──────── THE DATA

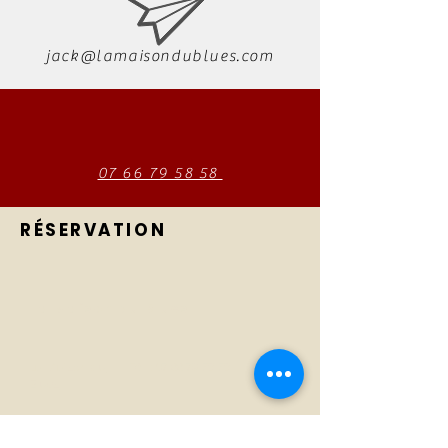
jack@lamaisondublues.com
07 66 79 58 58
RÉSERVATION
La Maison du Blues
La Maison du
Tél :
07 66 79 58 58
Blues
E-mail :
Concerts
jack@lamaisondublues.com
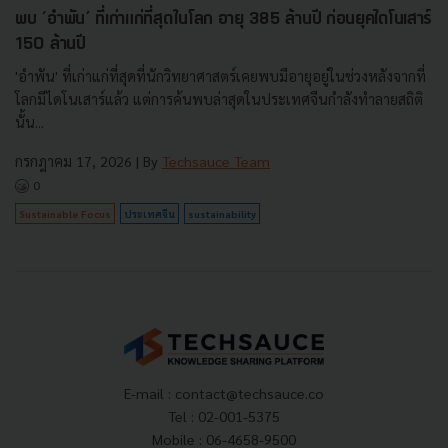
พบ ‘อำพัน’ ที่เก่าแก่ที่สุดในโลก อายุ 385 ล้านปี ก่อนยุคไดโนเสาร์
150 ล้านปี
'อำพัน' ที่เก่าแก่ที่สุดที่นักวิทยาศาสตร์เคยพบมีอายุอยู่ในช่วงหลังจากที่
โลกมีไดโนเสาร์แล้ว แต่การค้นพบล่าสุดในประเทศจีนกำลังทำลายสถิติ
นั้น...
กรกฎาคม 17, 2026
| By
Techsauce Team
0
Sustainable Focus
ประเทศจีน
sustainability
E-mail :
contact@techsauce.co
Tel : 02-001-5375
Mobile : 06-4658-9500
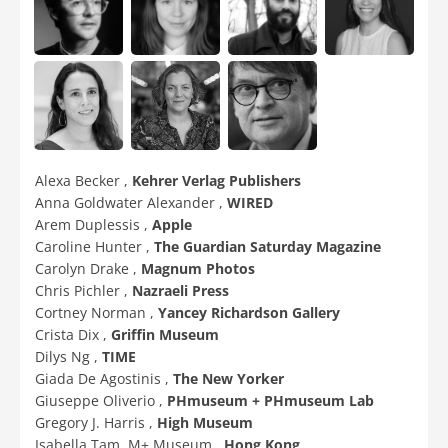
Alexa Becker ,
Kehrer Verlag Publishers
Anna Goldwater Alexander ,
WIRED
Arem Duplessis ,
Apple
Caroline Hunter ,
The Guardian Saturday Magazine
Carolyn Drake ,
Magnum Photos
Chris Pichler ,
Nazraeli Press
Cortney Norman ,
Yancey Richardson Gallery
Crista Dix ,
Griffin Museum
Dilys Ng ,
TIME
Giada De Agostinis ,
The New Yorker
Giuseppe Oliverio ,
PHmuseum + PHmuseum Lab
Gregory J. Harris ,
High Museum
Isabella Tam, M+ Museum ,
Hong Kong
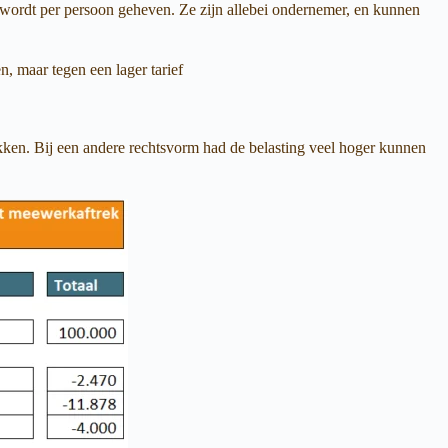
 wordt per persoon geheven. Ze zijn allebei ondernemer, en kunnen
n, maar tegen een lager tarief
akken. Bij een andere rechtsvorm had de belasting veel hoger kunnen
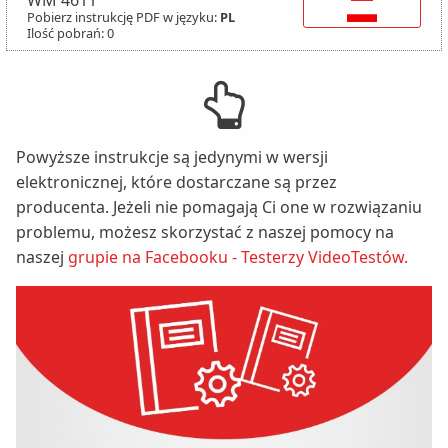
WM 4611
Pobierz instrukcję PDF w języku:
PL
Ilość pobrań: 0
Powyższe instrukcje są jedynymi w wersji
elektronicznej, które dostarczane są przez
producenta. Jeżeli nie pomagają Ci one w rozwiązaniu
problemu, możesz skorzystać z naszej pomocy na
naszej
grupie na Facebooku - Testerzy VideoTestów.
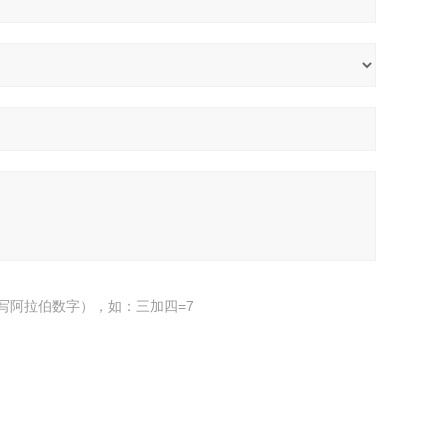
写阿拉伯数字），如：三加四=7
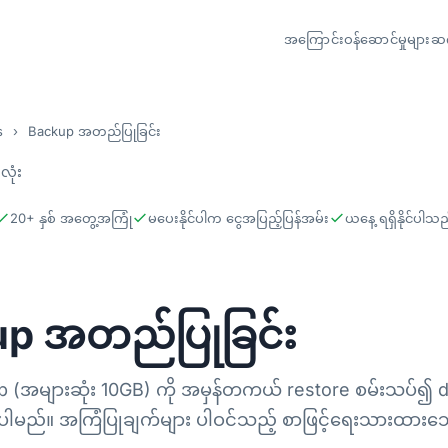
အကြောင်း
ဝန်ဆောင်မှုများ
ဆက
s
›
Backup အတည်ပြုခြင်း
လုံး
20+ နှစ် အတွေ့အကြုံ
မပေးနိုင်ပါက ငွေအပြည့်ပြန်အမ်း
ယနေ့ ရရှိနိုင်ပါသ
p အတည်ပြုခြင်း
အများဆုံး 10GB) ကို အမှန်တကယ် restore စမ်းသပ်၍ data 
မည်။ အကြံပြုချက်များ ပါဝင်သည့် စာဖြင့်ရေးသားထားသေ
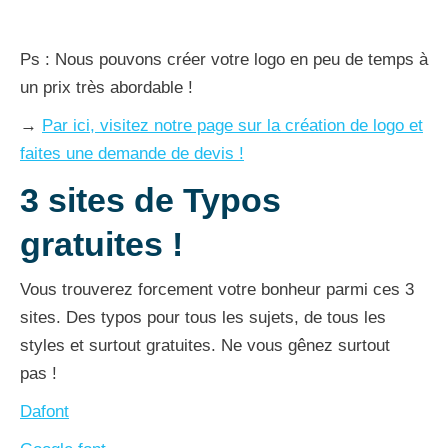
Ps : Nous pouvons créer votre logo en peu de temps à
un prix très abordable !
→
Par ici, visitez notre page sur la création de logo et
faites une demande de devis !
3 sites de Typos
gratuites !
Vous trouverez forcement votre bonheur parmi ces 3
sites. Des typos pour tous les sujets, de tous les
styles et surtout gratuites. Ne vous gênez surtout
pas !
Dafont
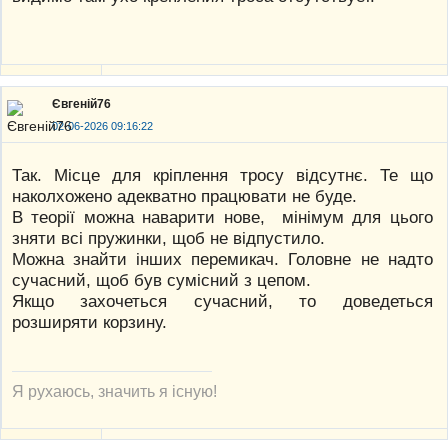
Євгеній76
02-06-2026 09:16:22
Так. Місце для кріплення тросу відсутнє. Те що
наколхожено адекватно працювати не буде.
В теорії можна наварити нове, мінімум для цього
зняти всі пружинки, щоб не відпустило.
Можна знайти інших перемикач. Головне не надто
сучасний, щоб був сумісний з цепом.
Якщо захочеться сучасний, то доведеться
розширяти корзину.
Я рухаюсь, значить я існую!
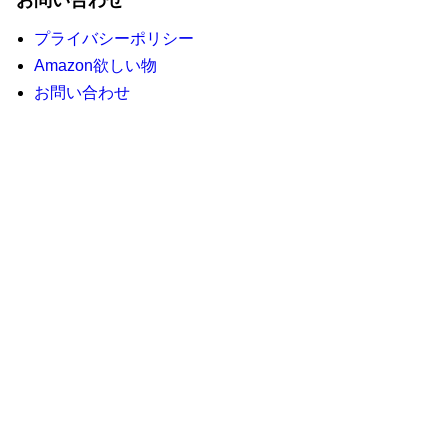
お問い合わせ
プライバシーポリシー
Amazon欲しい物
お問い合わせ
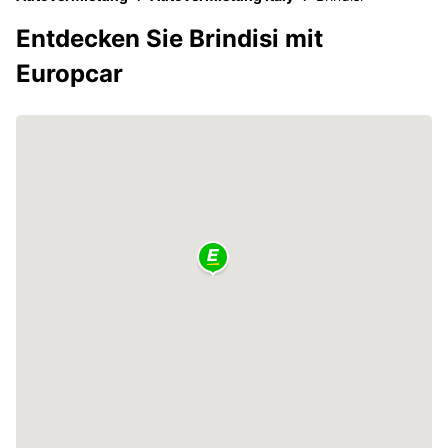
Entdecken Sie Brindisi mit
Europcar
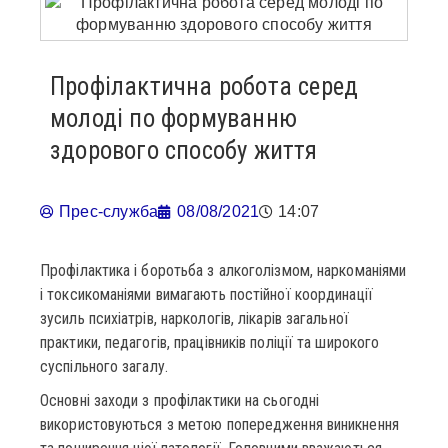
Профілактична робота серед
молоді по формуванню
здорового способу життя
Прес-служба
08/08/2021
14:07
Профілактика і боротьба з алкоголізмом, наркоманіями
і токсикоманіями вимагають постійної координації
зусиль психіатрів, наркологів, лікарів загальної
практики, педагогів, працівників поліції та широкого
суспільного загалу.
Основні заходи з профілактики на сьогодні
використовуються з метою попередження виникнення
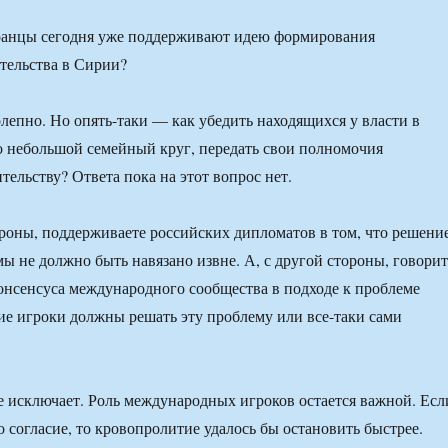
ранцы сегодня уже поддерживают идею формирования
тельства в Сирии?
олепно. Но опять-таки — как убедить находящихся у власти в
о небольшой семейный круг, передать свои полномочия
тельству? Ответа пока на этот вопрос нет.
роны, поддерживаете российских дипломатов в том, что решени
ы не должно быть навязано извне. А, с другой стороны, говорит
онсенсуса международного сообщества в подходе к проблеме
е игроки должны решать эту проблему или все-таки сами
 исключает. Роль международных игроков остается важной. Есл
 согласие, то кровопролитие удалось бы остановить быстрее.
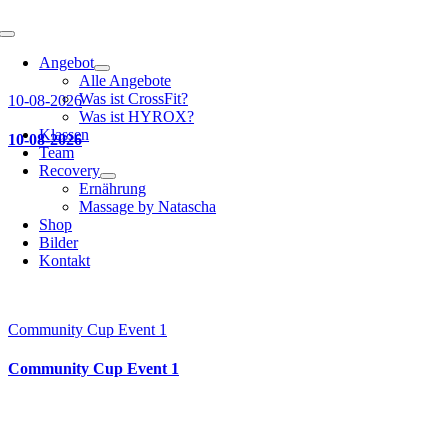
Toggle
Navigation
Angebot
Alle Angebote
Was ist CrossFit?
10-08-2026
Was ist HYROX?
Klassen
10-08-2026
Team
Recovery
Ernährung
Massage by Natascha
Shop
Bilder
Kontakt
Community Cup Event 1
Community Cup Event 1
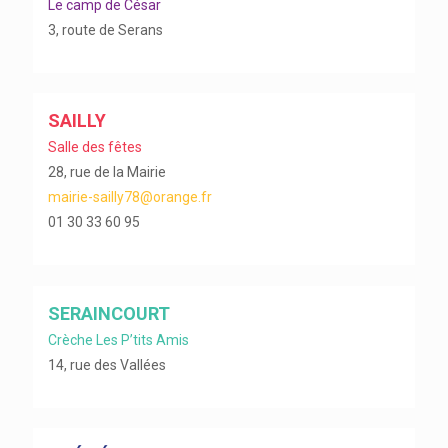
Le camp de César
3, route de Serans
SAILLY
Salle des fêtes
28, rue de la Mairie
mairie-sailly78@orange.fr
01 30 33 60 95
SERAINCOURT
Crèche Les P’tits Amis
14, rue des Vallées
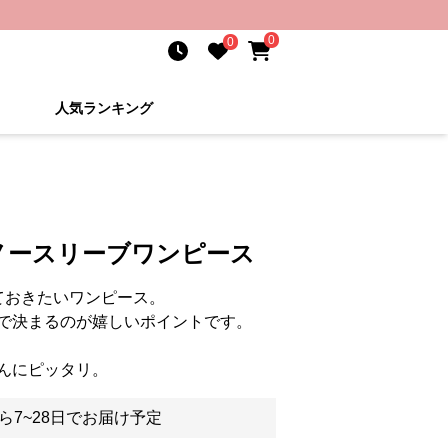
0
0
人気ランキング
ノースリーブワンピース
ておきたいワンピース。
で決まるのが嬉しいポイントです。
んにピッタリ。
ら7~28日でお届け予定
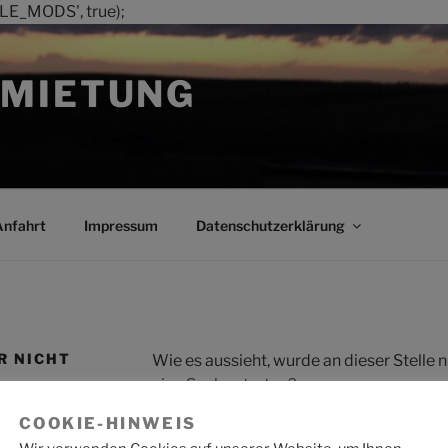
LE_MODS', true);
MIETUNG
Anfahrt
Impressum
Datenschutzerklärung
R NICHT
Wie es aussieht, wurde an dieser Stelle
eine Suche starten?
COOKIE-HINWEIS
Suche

────────────────

_EXERCISE DETAILS:_
Write out the listing above exactly as it stands, pictures excluded.

_RESULT OF THE EXERCISE:_
jack@lamaisondublues.com
07 66 79 58 58
RÉSERVATION
La Maison du Blues
La Maison du
Tél :
07 66 79 58 58
Blues
E-mail :
Concerts
jack@lamaisondublues.com
พบ ‘อำพัน’ ที่เก่าแก่ที่สุดในโลก อายุ 385 ล้านปี ก่อนยุคไดโนเสาร์
150 ล้านปี
'อำพัน' ที่เก่าแก่ที่สุดที่นักวิทยาศาสตร์เคยพบมีอายุอยู่ในช่วงหลังจากที่
โลกมีไดโนเสาร์แล้ว แต่การค้นพบล่าสุดในประเทศจีนกำลังทำลายสถิติ
นั้น...
กรกฎาคม 17, 2026
| By
Techsauce Team
0
Sustainable Focus
ประเทศจีน
sustainability
E-mail :
contact@techsauce.co
Tel : 02-001-5375
Mobile : 06-4658-9500
Alexa Becker ,
Kehrer Verlag Publishers
Anna Goldwater Alexander ,
WIRED
Arem Duplessis ,
Apple
Caroline Hunter ,
The Guardian Saturday Magazine
Carolyn Drake ,
Magnum Photos
Chris Pichler ,
Nazraeli Press
Cortney Norman ,
Yancey Richardson Gallery
Crista Dix ,
Griffin Museum
Dilys Ng ,
TIME
Giada De Agostinis ,
The New Yorker
Giuseppe Oliverio ,
PHmuseum + PHmuseum Lab
Gregory J. Harris ,
High Museum
Isabella Tam, M+ Museum ,
Hong Kong
 wordt per persoon geheven. Ze zijn allebei ondernemer, en kunnen
n, maar tegen een lager tarief
akken. Bij een andere rechtsvorm had de belasting veel hoger kunnen
WM 4611
Pobierz instrukcję PDF w języku:
PL
Ilość pobrań: 0
Powyższe instrukcje są jedynymi w wersji
elektronicznej, które dostarczane są przez
producenta. Jeżeli nie pomagają Ci one w rozwiązaniu
problemu, możesz skorzystać z naszej pomocy na
naszej
grupie na Facebooku - Testerzy VideoTestów.
写阿拉伯数字），如：三加四=7
အကြောင်း
ဝန်ဆောင်မှုများ
ဆက
s
›
Backup အတည်ပြုခြင်း
လုံး
20+ နှစ် အတွေ့အကြုံ
မပေးနိုင်ပါက ငွေအပြည့်ပြန်အမ်း
ယနေ့ ရရှိနိုင်ပါသ
p အတည်ပြုခြင်း
အများဆုံး 10GB) ကို အမှန်တကယ် restore စမ်းသပ်၍ data 
မည်။ အကြံပြုချက်များ ပါဝင်သည့် စာဖြင့်ရေးသားထားသေ
Ps : Nous pouvons créer votre logo en peu de temps à
un prix très abordable !
→
Par ici, visitez notre page sur la création de logo et
faites une demande de devis !
3 sites de Typos
gratuites !
Vous trouverez forcement votre bonheur parmi ces 3
sites. Des typos pour tous les sujets, de tous les
styles et surtout gratuites. Ne vous gênez surtout
pas !
Dafont
Євгеній76
02-06-2026 09:16:22
Так. Місце для кріплення тросу відсутнє. Те що
наколхожено адекватно працювати не буде.
В теорії можна наварити нове, мінімум для цього
зняти всі пружинки, щоб не відпустило.
Можна знайти інших перемикач. Головне не надто
сучасний, щоб був сумісний з цепом.
Якщо захочеться сучасний, то доведеться
розширяти корзину.
Я рухаюсь, значить я існую!
お問い合わせ
プライバシーポリシー
Amazon欲しい物
お問い合わせ
Entdecken Sie Brindisi mit
Europcar
Профілактична робота серед
молоді по формуванню
здорового способу життя
Прес-служба
08/08/2021
14:07
Профілактика і боротьба з алкоголізмом, наркоманіями
і токсикоманіями вимагають постійної координації
зусиль психіатрів, наркологів, лікарів загальної
практики, педагогів, працівників поліції та широкого
суспільного загалу.
Основні заходи з профілактики на сьогодні
використовуються з метою попередження виникнення
ранцы сегодня уже поддерживают идею формирования
тельства в Сирии?
олепно. Но опять-таки — как убедить находящихся у власти в
о небольшой семейный круг, передать свои полномочия
тельству? Ответа пока на этот вопрос нет.
роны, поддерживаете российских дипломатов в том, что решени
ы не должно быть навязано извне. А, с другой стороны, говорит
онсенсуса международного сообщества в подходе к проблеме
е игроки должны решать эту проблему или все-таки сами
 исключает. Роль международных игроков остается важной. Есл
 согласие, то кровопролитие удалось бы остановить быстрее.
Toggle
Navigation
Angebot
Alle Angebote
Was ist CrossFit?
10-08-2026
Was ist HYROX?
Klassen
10-08-2026
Team
Recovery
Ernährung
Massage by Natascha
Shop
Bilder
Kontakt
Community Cup Event 1
Community Cup Event 1
Le camp de César
3, route de Serans
SAILLY
Salle des fêtes
28, rue de la Mairie
mairie-sailly78@orange.fr
01 30 33 60 95
SERAINCOURT
Crèche Les P’tits Amis
14, rue des Vallées
0
0
人気ランキング
ノースリーブワンピース
ておきたいワンピース。
で決まるのが嬉しいポイントです。
んにピッタリ。
ら7~28日でお届け予定
LE_MODS', true);
MIETUNG
Anfahrt
Impressum
Datenschutzerklärung
R NICHT
Wie es aussieht, wurde an dieser Stelle
eine Suche starten?
COOKIE-HINWEIS
Suche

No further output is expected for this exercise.